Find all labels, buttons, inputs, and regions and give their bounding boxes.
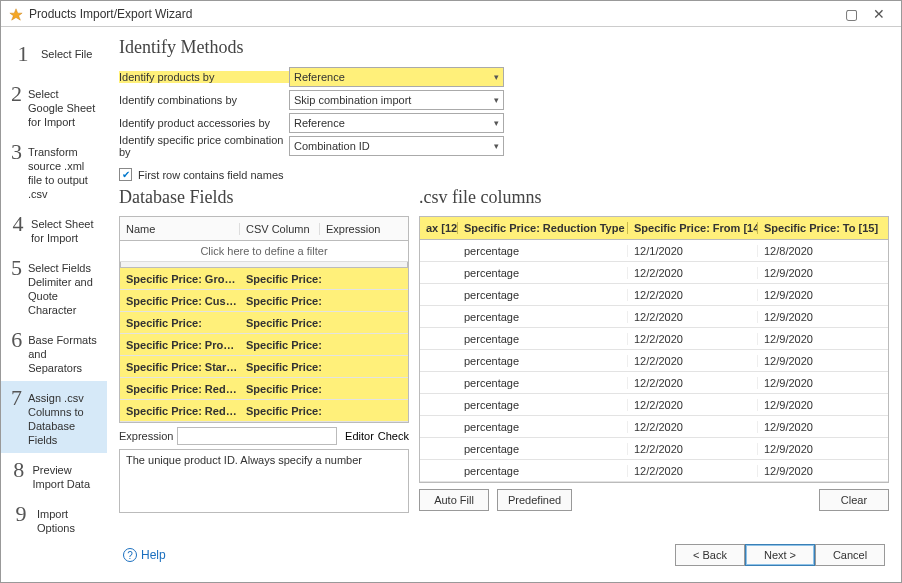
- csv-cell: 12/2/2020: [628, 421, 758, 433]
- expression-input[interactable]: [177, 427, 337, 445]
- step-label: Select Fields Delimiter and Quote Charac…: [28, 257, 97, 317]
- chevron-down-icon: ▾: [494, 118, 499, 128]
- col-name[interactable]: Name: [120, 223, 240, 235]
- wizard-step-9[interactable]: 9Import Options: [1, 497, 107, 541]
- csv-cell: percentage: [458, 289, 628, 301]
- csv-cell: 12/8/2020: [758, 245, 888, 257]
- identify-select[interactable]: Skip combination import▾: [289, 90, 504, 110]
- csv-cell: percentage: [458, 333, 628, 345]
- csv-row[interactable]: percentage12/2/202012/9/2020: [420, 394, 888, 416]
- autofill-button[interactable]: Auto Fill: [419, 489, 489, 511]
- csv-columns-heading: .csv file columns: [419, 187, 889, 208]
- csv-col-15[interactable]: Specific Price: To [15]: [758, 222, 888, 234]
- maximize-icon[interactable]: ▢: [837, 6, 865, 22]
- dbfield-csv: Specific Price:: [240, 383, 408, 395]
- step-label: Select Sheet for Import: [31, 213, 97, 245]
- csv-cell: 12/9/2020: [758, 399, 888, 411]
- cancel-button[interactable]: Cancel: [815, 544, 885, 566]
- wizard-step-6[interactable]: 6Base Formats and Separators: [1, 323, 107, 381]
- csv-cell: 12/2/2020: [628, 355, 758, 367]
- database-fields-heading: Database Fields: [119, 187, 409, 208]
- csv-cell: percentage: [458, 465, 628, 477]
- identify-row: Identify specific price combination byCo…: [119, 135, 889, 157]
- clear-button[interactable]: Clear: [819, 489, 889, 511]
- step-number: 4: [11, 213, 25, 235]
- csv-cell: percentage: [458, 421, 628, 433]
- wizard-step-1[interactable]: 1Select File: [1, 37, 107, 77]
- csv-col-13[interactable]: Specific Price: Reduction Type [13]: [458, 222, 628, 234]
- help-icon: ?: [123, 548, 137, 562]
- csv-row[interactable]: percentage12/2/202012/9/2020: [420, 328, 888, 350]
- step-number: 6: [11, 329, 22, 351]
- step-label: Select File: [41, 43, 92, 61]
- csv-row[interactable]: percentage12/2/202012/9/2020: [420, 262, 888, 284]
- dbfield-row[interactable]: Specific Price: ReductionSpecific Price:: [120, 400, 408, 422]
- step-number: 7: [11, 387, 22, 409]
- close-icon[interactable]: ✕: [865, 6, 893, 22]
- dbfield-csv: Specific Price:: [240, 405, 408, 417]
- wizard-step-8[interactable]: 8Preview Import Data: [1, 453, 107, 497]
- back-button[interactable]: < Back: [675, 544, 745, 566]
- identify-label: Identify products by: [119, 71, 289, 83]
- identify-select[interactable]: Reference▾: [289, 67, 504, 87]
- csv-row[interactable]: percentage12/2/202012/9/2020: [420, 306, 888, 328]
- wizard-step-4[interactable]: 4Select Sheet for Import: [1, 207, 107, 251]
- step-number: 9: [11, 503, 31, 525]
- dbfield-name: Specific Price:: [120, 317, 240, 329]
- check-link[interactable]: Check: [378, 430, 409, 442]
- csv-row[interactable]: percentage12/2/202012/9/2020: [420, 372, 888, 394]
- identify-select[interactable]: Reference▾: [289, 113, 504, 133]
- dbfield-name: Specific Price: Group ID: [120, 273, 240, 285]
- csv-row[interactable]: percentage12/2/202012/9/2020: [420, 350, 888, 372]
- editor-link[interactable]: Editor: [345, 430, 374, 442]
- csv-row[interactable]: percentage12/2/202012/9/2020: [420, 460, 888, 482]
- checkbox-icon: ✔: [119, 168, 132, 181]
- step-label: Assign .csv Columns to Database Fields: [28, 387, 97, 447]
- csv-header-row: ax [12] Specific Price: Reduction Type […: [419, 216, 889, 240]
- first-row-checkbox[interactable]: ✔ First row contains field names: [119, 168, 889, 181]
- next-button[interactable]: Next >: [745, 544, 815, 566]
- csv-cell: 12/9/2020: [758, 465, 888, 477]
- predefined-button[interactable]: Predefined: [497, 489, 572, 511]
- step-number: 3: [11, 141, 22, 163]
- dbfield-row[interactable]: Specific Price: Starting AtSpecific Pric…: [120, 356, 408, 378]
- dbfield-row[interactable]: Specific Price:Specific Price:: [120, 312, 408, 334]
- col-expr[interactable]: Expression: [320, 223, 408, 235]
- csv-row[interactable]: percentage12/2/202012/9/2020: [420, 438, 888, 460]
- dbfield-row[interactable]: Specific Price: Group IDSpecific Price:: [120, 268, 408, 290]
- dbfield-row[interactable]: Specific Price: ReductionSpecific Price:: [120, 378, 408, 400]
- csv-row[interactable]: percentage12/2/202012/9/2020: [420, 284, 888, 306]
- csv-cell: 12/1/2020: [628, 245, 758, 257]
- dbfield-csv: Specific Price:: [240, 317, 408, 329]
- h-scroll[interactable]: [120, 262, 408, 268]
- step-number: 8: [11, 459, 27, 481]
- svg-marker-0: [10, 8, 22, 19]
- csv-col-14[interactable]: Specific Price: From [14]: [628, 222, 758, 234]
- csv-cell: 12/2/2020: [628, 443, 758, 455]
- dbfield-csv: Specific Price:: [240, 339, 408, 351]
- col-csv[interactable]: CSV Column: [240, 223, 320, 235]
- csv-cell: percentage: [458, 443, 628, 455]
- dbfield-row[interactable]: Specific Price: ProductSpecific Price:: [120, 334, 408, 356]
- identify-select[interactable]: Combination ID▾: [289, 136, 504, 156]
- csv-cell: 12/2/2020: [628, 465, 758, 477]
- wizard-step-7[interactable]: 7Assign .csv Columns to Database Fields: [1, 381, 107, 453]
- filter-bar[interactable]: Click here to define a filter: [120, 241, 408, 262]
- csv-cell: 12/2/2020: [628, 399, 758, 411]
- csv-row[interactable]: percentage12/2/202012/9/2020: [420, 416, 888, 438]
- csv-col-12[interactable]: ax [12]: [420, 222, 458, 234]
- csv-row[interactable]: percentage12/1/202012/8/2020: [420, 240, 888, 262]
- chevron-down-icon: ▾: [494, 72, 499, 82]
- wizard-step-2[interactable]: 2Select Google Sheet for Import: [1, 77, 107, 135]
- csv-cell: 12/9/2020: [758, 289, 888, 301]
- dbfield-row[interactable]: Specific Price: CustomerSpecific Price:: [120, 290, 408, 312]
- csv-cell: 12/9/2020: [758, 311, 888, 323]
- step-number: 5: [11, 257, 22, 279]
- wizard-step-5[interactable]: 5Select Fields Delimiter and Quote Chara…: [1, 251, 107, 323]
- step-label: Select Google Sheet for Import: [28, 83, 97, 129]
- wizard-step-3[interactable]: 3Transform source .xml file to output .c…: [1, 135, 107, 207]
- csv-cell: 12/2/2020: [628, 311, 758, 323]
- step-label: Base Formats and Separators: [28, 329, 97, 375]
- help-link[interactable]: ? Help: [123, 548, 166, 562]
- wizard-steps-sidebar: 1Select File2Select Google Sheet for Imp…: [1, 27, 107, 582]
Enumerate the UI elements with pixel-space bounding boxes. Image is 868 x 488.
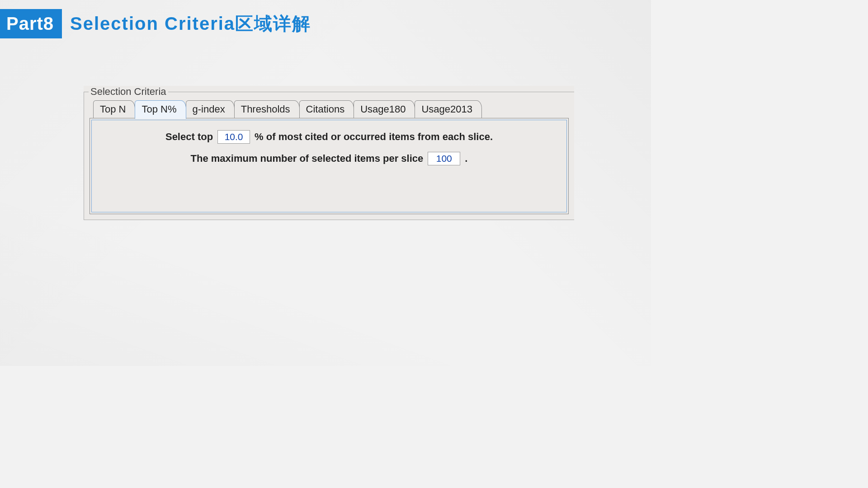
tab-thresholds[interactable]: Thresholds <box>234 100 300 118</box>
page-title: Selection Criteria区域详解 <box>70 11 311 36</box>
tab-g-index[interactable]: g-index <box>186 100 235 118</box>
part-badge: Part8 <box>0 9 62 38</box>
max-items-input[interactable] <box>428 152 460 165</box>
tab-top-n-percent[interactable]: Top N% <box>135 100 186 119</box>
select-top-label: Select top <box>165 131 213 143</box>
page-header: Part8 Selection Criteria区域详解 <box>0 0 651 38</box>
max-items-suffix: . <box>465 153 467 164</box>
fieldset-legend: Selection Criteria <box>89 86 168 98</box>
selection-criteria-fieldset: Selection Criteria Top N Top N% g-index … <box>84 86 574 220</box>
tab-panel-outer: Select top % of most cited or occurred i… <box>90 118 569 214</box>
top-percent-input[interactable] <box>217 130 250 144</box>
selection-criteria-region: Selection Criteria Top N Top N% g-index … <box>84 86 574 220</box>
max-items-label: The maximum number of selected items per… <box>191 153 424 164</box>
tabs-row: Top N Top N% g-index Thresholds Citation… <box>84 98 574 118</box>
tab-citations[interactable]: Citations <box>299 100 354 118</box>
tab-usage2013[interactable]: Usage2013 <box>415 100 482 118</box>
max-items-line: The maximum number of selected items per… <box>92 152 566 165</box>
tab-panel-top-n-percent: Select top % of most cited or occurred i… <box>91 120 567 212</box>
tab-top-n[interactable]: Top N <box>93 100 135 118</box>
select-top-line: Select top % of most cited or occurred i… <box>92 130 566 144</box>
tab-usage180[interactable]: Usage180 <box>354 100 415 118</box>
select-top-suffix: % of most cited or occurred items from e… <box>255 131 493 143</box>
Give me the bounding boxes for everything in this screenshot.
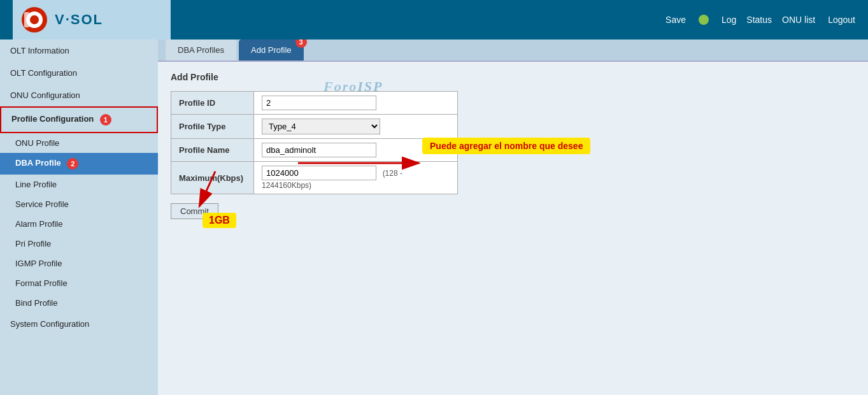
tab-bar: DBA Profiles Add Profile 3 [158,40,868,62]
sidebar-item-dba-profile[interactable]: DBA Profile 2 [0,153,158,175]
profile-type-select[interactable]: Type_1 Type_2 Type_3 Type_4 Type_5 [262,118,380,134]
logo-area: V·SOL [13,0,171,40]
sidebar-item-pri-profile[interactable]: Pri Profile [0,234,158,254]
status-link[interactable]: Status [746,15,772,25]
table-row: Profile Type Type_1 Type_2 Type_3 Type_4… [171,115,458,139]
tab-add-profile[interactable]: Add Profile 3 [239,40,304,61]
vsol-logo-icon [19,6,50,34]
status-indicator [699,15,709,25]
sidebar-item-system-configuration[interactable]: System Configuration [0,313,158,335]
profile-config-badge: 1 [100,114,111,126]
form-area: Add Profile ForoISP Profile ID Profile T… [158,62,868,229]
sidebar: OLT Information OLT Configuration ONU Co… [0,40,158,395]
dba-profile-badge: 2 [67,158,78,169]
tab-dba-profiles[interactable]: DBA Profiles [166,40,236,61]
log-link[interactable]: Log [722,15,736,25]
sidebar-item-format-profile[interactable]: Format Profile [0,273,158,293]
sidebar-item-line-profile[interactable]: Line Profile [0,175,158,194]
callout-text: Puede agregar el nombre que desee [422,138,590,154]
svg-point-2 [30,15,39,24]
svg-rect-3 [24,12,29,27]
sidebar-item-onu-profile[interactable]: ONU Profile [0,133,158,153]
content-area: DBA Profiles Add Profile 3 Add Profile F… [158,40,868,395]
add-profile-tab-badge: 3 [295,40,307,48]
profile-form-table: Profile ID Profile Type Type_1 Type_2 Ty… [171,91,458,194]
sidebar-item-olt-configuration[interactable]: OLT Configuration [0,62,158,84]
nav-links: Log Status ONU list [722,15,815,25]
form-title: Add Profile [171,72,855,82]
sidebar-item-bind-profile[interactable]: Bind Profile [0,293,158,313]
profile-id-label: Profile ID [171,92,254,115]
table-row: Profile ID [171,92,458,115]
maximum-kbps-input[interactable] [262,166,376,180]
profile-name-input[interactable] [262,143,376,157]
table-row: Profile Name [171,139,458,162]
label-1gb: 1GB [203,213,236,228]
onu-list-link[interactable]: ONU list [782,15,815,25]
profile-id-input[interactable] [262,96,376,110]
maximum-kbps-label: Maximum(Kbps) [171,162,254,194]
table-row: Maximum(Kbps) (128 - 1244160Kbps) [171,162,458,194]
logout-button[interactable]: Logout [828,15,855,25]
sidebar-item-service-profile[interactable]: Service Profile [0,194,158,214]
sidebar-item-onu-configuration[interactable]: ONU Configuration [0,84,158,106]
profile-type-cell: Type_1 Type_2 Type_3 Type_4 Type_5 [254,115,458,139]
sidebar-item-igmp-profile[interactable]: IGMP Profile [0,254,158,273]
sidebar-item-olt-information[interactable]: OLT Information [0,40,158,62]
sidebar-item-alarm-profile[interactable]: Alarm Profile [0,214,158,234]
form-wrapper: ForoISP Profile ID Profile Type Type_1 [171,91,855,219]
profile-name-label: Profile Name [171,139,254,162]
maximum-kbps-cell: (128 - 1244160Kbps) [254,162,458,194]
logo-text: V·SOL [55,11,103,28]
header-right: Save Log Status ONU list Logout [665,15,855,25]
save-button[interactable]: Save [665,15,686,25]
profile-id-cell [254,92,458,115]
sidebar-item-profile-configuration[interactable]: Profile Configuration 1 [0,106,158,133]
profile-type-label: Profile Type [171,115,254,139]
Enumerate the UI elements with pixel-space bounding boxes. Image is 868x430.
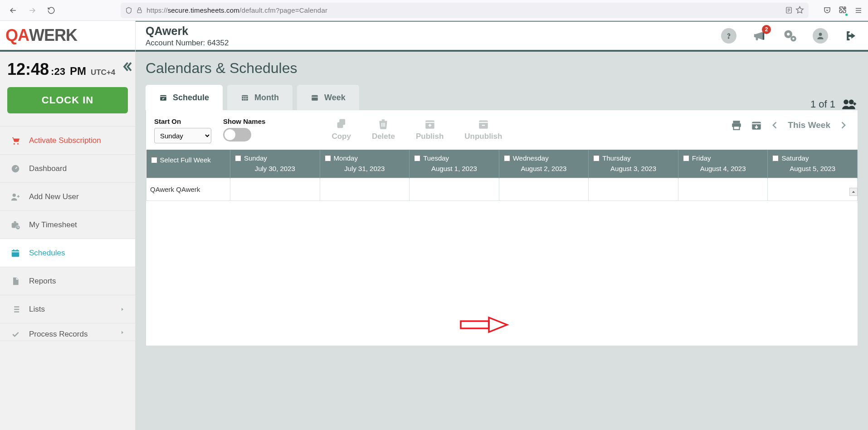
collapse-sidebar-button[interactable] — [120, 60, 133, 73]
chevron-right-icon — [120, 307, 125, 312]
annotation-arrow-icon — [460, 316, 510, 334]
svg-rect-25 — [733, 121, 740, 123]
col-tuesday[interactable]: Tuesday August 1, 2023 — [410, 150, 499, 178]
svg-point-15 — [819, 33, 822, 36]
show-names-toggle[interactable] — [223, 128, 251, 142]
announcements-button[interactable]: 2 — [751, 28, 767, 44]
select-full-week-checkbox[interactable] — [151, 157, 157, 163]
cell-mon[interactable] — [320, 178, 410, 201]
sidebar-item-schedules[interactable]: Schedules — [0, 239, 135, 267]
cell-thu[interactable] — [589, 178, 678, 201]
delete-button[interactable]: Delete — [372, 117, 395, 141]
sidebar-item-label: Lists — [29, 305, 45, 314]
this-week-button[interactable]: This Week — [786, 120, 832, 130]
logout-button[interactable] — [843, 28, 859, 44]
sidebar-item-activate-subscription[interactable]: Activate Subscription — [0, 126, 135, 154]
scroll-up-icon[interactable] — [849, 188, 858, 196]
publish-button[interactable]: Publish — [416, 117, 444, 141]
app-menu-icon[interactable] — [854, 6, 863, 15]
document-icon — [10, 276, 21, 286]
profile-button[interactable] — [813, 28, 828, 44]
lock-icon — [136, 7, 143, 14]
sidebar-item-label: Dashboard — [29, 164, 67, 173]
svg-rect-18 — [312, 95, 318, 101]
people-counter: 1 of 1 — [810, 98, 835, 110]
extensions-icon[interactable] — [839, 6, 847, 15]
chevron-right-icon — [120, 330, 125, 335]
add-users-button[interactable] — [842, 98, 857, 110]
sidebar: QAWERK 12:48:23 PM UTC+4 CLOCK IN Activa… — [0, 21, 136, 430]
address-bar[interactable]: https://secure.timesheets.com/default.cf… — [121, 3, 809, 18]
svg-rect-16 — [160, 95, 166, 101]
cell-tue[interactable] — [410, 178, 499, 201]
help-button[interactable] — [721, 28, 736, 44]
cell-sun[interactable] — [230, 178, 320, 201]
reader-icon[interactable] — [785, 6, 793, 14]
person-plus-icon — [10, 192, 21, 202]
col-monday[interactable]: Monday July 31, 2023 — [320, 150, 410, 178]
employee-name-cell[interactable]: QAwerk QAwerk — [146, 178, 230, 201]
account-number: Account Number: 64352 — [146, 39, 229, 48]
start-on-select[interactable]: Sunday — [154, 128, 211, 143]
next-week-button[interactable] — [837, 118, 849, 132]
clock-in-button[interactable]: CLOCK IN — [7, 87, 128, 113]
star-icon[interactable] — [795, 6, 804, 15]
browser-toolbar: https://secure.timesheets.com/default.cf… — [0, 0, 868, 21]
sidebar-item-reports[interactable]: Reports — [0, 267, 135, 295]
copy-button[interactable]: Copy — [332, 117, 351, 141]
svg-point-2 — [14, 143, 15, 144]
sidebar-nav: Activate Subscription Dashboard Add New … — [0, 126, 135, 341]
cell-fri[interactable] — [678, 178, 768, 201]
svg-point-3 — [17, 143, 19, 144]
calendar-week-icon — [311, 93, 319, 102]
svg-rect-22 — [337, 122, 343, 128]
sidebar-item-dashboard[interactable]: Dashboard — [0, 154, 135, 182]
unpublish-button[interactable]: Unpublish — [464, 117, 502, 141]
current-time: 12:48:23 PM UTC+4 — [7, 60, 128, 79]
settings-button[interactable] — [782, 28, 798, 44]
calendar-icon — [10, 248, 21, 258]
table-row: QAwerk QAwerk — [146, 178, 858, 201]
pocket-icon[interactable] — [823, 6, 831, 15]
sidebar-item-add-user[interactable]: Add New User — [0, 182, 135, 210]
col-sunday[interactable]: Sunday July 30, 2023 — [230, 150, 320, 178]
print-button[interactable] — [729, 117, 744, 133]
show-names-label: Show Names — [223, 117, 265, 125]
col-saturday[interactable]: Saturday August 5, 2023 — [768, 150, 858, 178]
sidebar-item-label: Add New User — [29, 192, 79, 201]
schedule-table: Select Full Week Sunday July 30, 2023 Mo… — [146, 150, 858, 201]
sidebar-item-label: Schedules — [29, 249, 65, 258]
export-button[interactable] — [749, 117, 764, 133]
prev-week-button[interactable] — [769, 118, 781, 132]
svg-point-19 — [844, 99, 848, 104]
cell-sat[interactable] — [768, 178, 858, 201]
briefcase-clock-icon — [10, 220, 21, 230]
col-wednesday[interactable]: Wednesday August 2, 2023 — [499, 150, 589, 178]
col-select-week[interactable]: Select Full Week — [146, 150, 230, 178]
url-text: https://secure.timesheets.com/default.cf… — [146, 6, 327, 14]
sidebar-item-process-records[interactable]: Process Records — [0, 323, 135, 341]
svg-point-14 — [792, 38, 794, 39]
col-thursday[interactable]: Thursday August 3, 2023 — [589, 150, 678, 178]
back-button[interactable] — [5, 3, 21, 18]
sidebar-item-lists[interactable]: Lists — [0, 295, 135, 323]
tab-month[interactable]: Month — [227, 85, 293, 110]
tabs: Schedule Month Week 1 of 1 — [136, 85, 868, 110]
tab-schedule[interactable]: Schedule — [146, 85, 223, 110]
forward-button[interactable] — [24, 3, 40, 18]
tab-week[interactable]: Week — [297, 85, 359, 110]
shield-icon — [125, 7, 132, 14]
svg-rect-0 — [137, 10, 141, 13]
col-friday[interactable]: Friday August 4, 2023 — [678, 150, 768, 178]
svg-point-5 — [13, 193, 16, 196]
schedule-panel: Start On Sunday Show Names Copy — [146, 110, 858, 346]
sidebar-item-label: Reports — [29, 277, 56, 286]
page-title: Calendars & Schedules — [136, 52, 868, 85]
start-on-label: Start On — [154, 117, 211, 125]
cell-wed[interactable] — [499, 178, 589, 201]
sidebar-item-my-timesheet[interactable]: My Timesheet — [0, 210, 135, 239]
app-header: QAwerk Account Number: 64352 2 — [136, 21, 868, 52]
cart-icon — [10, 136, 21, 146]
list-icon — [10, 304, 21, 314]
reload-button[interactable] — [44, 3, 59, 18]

Task objective | In the listing above, find each line with the word "point" and copy it.

Solution below |
svg-point-2 [30,15,39,24]
svg-point-15 — [819, 33, 822, 36]
svg-point-2 — [14, 143, 15, 144]
svg-point-3 — [17, 143, 19, 144]
svg-point-19 — [844, 99, 848, 104]
svg-point-14 — [792, 38, 794, 39]
svg-point-5 — [13, 193, 16, 196]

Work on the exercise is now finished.